By Virginia Beck
The North Star swings away and the days grow longer. We have circled our home star one more time, and the spring solstice has passed, giving us longer days. Soon, we will see the last of the koholā, the humpback whales, herding their new calves north to Alaskan waters. It is always bittersweet to see them disappearing with a tail slap on their return journey home.
Their departure reminds us of the changing seasons, and how one joy moves on to make room for the next one.

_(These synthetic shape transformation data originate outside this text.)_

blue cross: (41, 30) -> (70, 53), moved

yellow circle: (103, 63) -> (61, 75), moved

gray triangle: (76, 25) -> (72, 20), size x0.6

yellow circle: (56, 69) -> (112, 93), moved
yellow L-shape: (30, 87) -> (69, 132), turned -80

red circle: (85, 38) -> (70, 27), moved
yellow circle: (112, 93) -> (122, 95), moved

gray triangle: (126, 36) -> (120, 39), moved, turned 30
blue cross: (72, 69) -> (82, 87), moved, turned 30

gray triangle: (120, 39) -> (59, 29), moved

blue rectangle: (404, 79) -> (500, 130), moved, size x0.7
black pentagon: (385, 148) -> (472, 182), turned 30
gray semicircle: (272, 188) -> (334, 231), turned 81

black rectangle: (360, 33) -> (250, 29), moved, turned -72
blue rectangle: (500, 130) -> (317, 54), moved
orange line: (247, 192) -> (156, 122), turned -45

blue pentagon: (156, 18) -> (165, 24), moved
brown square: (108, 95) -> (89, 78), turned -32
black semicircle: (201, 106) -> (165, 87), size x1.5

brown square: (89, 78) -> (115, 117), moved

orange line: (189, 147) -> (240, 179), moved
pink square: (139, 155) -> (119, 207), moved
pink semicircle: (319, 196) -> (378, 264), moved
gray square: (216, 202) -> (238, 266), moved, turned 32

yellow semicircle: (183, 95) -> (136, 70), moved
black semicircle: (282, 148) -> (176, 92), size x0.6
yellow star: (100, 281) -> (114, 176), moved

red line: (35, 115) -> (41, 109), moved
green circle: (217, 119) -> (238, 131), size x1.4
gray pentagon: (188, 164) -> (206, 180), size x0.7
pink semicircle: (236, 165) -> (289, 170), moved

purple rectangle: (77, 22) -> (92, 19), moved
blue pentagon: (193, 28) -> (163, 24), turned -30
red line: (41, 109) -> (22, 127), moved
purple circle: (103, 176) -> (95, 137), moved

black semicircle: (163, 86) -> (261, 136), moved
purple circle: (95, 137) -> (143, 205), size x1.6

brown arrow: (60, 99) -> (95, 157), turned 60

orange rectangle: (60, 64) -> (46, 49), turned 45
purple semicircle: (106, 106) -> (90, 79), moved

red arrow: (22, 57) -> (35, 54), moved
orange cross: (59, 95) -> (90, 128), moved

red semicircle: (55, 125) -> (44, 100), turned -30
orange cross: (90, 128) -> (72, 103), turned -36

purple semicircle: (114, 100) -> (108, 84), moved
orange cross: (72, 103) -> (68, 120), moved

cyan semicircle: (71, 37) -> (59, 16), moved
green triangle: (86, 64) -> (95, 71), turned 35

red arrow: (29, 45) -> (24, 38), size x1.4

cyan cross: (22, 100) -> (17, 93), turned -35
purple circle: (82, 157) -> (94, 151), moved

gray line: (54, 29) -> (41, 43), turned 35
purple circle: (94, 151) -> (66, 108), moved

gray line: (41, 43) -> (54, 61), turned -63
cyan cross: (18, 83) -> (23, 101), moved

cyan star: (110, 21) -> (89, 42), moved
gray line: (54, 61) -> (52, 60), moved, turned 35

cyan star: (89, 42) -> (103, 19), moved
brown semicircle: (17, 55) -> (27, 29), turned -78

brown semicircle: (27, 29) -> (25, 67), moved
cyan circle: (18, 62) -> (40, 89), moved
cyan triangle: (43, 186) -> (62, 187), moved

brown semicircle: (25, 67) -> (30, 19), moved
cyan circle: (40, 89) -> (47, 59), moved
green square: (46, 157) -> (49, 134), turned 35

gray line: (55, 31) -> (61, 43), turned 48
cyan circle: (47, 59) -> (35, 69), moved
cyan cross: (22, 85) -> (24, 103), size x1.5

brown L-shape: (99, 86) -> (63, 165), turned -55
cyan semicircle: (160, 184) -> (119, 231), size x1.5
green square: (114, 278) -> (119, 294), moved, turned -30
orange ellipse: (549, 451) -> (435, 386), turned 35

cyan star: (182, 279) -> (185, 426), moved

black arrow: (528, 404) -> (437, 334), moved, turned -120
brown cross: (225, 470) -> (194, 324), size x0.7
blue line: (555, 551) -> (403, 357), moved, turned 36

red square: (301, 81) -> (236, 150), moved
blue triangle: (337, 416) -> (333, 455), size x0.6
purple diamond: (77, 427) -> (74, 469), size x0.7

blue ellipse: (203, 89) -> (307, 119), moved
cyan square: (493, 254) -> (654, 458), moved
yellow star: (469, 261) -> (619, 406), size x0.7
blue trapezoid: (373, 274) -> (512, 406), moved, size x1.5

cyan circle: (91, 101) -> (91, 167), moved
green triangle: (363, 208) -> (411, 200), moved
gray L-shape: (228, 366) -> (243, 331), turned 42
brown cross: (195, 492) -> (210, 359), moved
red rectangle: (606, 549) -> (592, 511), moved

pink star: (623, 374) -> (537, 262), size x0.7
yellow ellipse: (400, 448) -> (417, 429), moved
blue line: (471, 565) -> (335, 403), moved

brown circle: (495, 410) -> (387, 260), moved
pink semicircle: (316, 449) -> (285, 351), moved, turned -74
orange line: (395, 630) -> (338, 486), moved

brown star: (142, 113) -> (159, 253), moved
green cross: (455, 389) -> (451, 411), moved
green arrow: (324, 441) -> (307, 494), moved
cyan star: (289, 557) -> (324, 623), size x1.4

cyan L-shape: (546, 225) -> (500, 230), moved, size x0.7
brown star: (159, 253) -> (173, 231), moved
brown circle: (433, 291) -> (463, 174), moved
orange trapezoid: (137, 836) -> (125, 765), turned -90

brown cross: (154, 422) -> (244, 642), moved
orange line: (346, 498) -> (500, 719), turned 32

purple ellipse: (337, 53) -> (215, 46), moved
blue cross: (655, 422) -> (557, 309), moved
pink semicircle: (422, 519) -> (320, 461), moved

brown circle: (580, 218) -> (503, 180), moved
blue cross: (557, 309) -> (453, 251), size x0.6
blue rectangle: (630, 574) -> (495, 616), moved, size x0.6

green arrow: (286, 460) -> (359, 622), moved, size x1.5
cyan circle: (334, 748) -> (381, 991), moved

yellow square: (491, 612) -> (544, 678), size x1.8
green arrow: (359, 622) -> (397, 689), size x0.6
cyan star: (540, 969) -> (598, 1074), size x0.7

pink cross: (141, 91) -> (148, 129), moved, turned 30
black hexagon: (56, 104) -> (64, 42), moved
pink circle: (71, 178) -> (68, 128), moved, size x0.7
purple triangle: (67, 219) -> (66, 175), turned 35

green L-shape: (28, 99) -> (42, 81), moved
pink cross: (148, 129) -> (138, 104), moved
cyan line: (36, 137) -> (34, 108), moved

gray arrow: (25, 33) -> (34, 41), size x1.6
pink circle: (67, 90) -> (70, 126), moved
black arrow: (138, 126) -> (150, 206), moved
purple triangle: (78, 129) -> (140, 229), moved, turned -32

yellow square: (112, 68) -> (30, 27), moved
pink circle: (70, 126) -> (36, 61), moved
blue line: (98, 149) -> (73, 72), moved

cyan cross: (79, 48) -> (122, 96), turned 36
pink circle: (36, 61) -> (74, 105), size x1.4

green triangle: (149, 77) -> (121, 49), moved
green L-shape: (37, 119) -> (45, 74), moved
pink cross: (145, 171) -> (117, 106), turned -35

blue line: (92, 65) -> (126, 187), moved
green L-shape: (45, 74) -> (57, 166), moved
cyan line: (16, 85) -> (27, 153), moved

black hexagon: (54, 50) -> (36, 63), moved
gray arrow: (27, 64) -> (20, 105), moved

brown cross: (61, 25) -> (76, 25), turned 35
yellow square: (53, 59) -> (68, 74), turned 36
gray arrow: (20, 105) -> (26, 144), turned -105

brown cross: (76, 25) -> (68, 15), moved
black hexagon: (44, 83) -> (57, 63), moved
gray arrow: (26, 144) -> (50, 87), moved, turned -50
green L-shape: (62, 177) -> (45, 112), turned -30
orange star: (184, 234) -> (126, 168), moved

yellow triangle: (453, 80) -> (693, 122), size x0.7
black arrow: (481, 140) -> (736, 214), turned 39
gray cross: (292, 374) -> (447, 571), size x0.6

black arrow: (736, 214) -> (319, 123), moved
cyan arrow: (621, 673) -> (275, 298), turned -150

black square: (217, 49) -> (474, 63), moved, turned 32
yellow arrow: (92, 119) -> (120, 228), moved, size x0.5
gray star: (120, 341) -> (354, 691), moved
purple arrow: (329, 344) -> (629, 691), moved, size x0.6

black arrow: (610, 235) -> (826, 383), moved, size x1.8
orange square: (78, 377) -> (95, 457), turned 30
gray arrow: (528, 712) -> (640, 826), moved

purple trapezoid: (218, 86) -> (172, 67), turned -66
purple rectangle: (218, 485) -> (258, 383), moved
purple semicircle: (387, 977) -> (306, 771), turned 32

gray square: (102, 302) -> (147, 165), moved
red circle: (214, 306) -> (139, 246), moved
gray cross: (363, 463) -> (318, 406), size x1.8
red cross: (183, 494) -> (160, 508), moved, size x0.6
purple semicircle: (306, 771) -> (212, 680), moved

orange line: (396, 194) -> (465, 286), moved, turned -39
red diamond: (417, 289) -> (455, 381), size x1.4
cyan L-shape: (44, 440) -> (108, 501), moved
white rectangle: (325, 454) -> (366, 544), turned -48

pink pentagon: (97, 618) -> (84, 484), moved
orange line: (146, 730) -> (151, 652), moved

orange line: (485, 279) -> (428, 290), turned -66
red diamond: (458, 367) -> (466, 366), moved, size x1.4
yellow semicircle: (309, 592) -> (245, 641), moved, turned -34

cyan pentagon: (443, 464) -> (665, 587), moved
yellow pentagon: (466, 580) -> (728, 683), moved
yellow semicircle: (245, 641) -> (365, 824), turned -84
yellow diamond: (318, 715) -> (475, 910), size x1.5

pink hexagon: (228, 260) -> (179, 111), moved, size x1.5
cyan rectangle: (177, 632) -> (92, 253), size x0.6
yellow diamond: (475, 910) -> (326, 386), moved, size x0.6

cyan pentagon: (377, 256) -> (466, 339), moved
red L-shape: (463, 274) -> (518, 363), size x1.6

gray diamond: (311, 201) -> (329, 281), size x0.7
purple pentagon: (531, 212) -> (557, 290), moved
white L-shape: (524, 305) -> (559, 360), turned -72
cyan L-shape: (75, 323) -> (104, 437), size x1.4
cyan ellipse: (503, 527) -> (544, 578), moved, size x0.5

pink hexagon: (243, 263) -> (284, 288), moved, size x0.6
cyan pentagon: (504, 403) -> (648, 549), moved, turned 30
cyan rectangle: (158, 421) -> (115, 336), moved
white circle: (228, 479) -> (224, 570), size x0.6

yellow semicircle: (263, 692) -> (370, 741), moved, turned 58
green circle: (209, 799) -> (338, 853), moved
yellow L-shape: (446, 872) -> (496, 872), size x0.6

If you have children, make sure to take them where they can see whales offshore. Otherwise, you can get a chance to see them down at Port Allen, catching one of the boat tours that will take you out along the Na Pali Coast. Or hike along the coast and take binoculars so you can see them at play. While hikes along the Māhā‘ulepū cliffs may be too rigorous for some, you can often spot whales offshore along Poʻipū Beach Park. The hours before sunset are a particularly good time. Hurry before they are gone.
We are so blessed to live in protected ocean waters. This is helping the repopulation of many endangered animals. In our lifetime, we have seen whale populations increase, but that may not last forever. The opportunity to witness these large sea mammals surfacing is one of the miracles of this planet. April brings Earth Day, so it is good to teach children what they need to cherish and protect.
Spring is always a time of preparation, of gathering energies, of planting and growing anything and everything, flowers and projects. For Hawai‘i, the Merrie Monarch Festival on the Big Island will call some of our most beautiful, talented and dedicated hula dancers into last minute actions; gathering flowers and liko, or small leaves of the ʻohiʻa, and maile to make lei for their dances. Hula performances will be everywhere, and we will all be glued to the television to see this traditional competition of beauty and grace.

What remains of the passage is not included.